Rabu, 14 April 2010
Kamis, 08 April 2010
Papaaahh... :)
Biasanya, bagi seorang anak perempuan yang sudah dewasa, yang sedang bekerja diperantauan, yang ikut suaminya merantau di luar kota atau luar negeri, yang sedang bersekolah atau kuliah jauh dari kedua orang tuanya.....
Akan sering merasa kangen sekali dengan Mamanya..
Lalu bagaimana dengan Papa?
Mungkin karena Mama lebih sering menelepon untuk menanyakan keadaanmu setiap hari, tapi tahukah kamu, jika ternyata Papa-lah yang mengingatkan Mama untuk menelponmu?
Mungkin dulu sewaktu kamu kecil, Mama-lah yang lebih sering mengajakmu bercerita atau berdongeng, tapi tahukah kamu, bahwa sepulang Papa bekerja dan dengan wajah lelah Papa selalu menanyakan pada Mama tentang kabarmu dan apa yang kau lakukan seharian?
Pada saat dirimu masih seorang anak perempuan kecil......
Papa biasanya mengajari putri kecilnya naik sepeda.
Dan setelah Papa mengganggapmu bisa, Papa akan melepaskan roda bantu di sepedamu...
Kemudian Mama bilang : "Jangan dulu Papa, jangan dilepas dulu roda bantunya" ,
Mama takut putri manisnya terjatuh lalu terluka....
Tapi sadarkah kamu?
Bahwa Papa dengan yakin akan membiarkanmu, menatapmu, dan menjagamu mengayuh sepeda dengan seksama karena dia tahu putri kecilnya PASTI BISA.

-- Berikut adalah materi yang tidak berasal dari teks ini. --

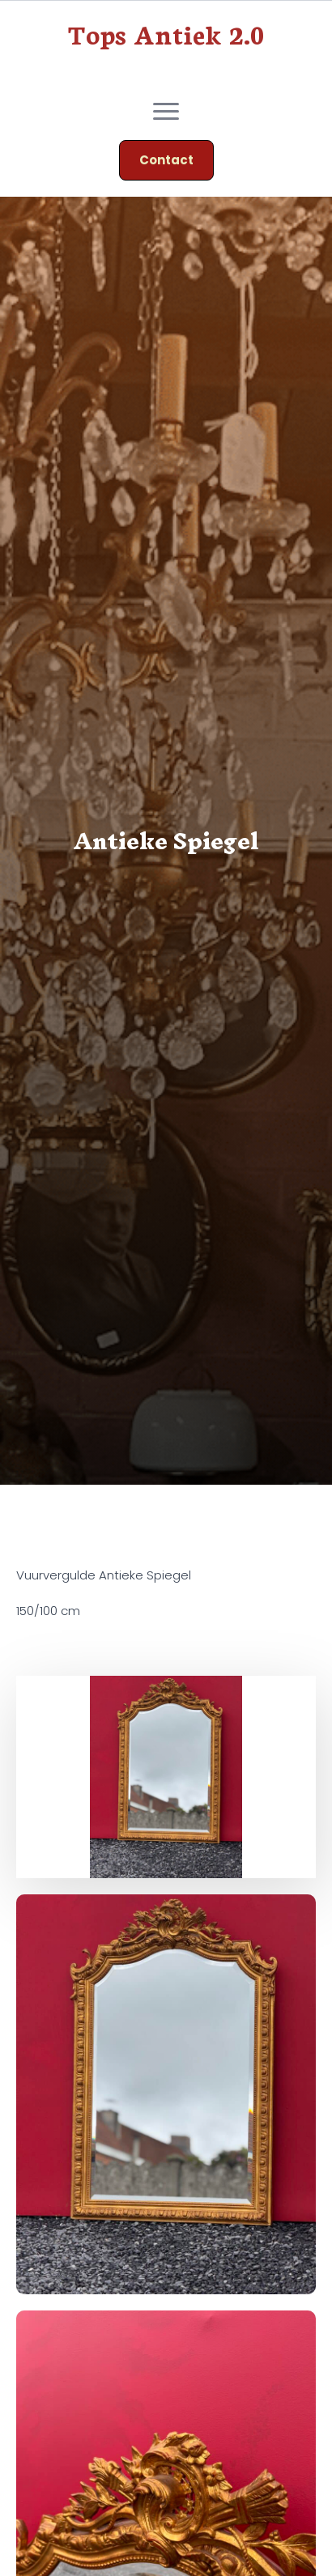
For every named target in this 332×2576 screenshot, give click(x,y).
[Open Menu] (166, 111)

Pada saat kamu menangis merengek meminta boneka atau mainan yang baru, Mama menatapmu iba.
Tetapi Papa akan mengatakan dengan tegas : "Boleh, kita beli nanti, tapi tidak sekarang"
Tahukah kamu, Papa melakukan itu karena Papa tidak ingin kamu menjadi anak yang manja dengan semua tuntutan yang selalu dapat dipenuhi?

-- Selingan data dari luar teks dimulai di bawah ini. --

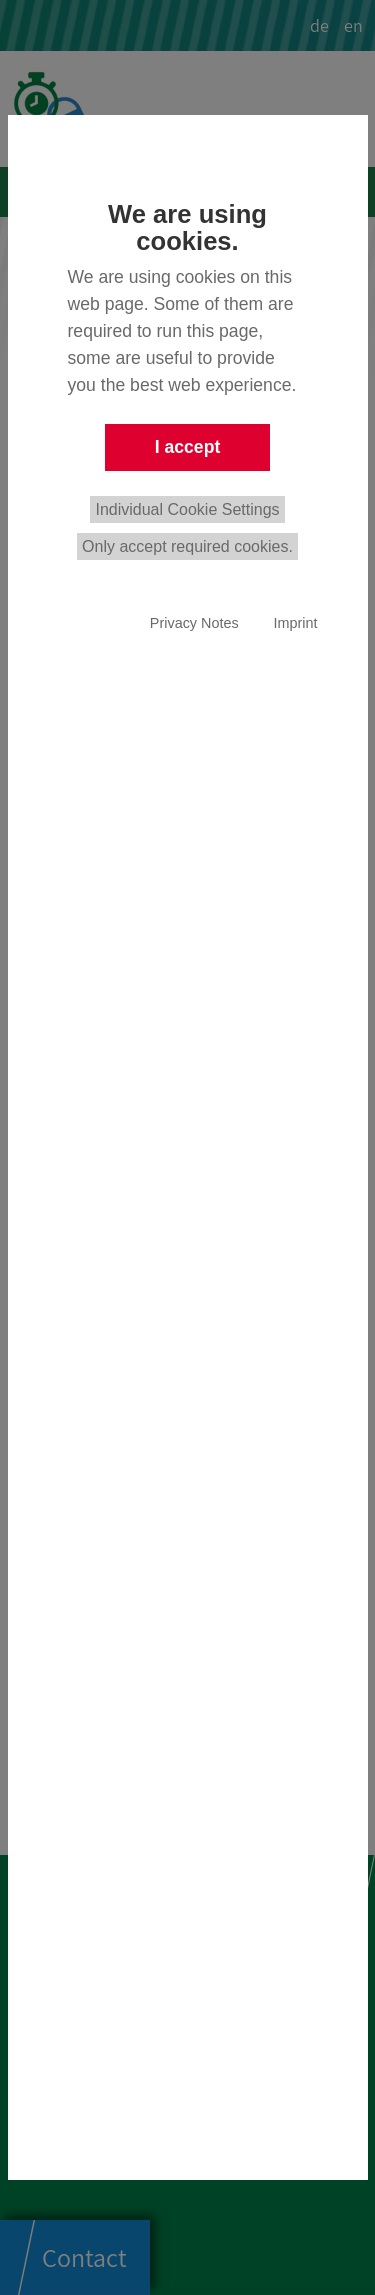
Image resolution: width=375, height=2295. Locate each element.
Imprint (296, 623)
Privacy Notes (194, 623)
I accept (188, 447)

Saat kamu sakit pilek, Papa yang terlalu khawatir sampai kadang sedikit membentak dengan berkata : "Sudah di bilang! kamu jangan minum air dingin!".
Berbeda dengan Mama yang memperhatikan dan menasihatimu dengan lembut.

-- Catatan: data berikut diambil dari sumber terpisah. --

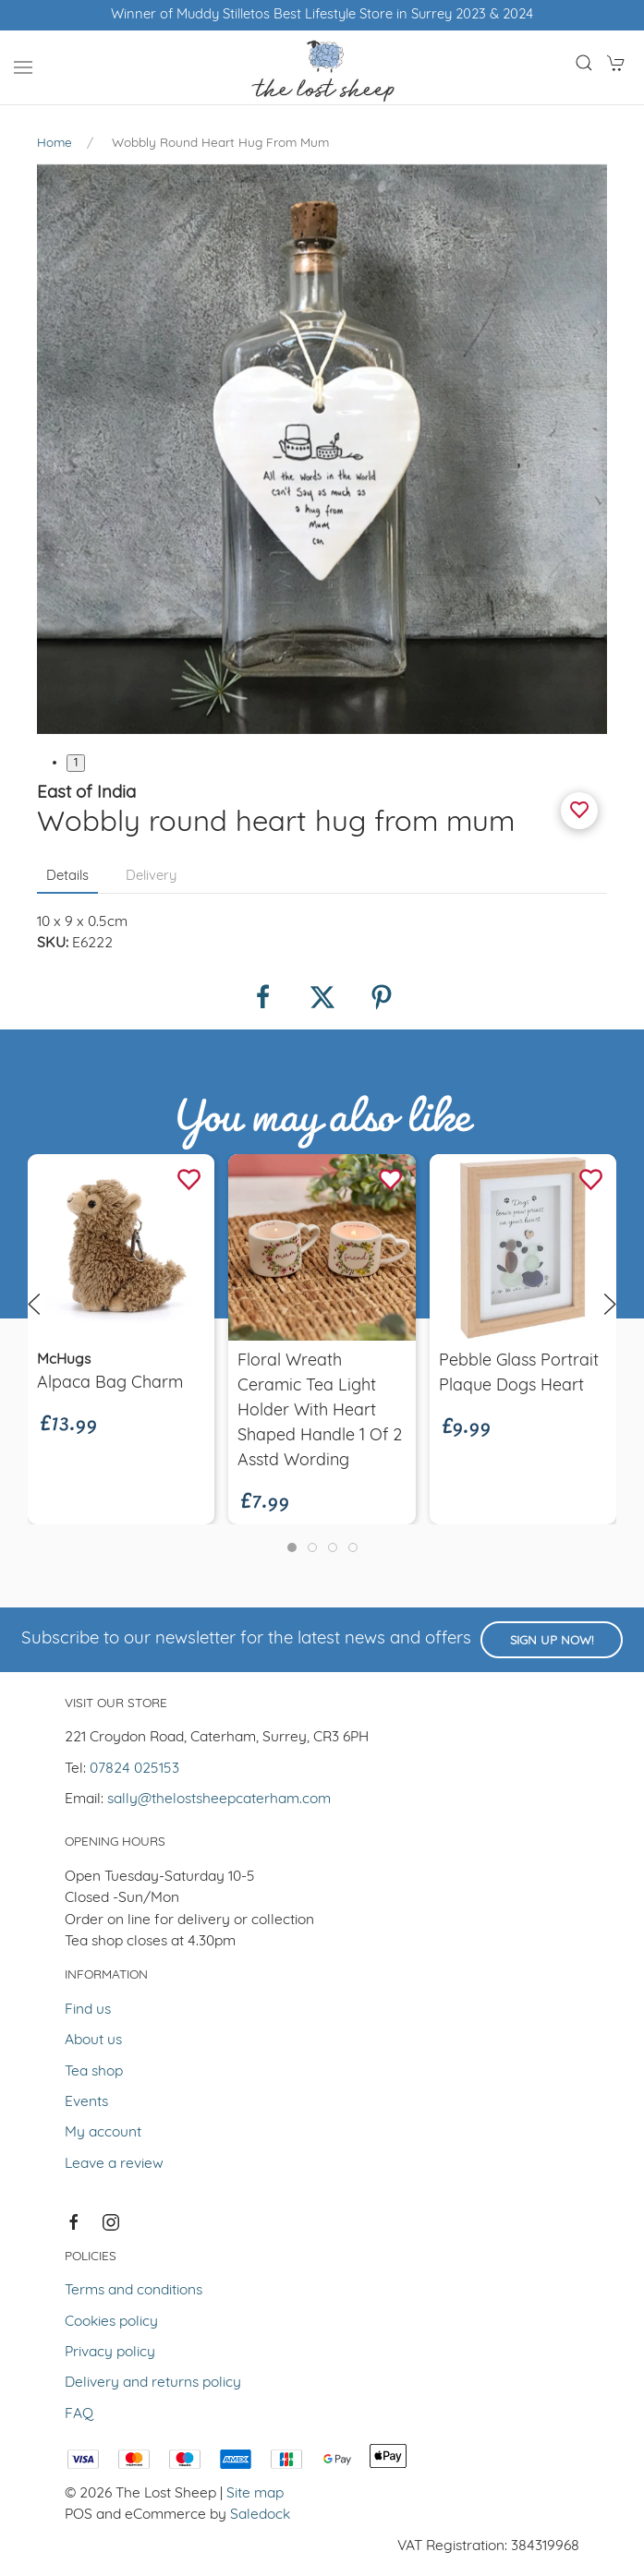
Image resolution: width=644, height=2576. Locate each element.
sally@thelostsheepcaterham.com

Ketahuilah, saat itu Papa benar-benar mengkhawatirkan keadaanmu.
Ketika kamu sudah beranjak remaja.....
Kamu mulai menuntut pada Papa untuk dapat izin keluar malam, dan Papa bersikap tegas dan mengatakan: "Tidak boleh!".
Tahukah kamu, bahwa Papa melakukan itu untuk menjagamu?
Karena bagi Papa, kamu adalah sesuatu yang sangat - sangat luar biasa berharga..
Setelah itu kamu marah pada Papa, dan masuk ke kamar sambil membanting pintu...
Dan yang datang mengetok pintu dan membujukmu agar tidak marah adalah Mama.....
Tahukah kamu, bahwa saat itu Papa memejamkan matanya dan menahan gejolak dalam batinnya,
Bahwa Papa sangat ingin mengikuti keinginanmu, Tapi lagi-lagi dia HARUS menjagamu?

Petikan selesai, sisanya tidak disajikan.